4. Of the shares of Common Stock purchased on August 29, 2012, 23,728 shares were purchased by CMSI and 76,572 shares were purchased by CMSO. Of the shares of Common Stock purchased on August 30, 2012, 1,088 shares were purchased by CMSI and 3,512 shares were purchased by CMSO. Of the shares of Common Stock purchased on August 31, 2012, 2,974 shares were purchased by CMSI and 9,596 shares were purchased by CMSO. Following the transactions reported herein, CMSI holds 626,544 shares of Common Stock and CMSO holds 1,437,908 shares of Common Stock.
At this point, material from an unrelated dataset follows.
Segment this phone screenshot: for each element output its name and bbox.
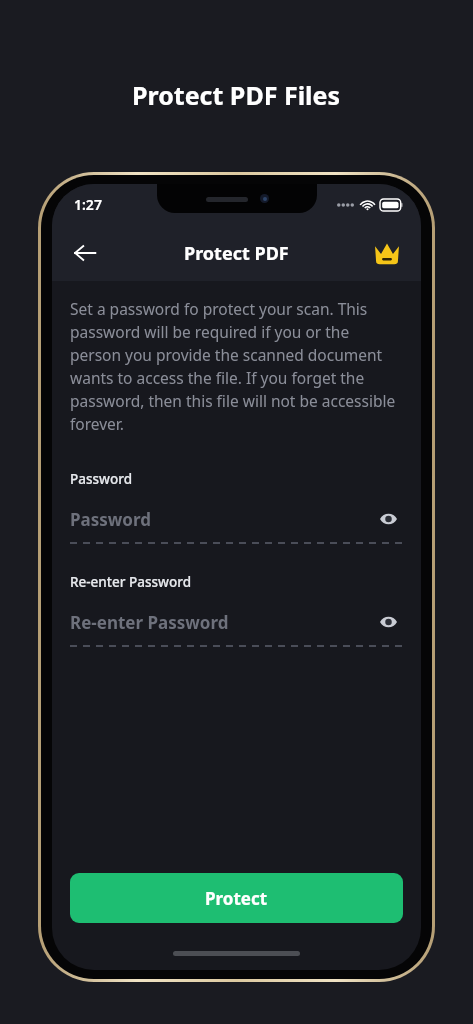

5. Shares of the Company held by CMSI and CMSO may be deemed to be beneficially owned (i) indirectly by CMMC, as the investment adviser to CMSI and CMSO; (ii) indirectly by CMSI GP, as the general partner of CMSI, and CMSO GP, as the general partner of CMSO, respectively; and (iii) indirectly, on a shared basis, by the Reporting Person and the two other individual managing members of CMMC, the investment adviser to CMSI and CMSO, who share the power to direct the vote or disposition of such securities. CMMC and the three individual managing members of CMMC have previously filed statements pursuant to Sections 13 and 16 of the Securities Exchange Act of 1934, as amended, with respect to the Company's securities which they may be deemed to beneficially own. The Reporting Person's beneficial ownership of the Company's securities is limited to his indirect interest (if any) in the shares of Common Stock held by CMSI and CMSO, limited to his pecuniary interest in CMSI and CMSO (if any).
Remarks:
/s/ Andrew M. Boas 08/31/2012
** Signature of Reporting Person Date
Reminder: Report on a separate line for each class of securities beneficially owned directly or indirectly.
* If the form is filed by more than one reporting person, see Instruction 4 (b)(v).
** Intentional misstatements or omissions of facts constitute Federal Criminal Violations See 18 U.S.C. 1001 and 15 U.S.C. 78ff(a).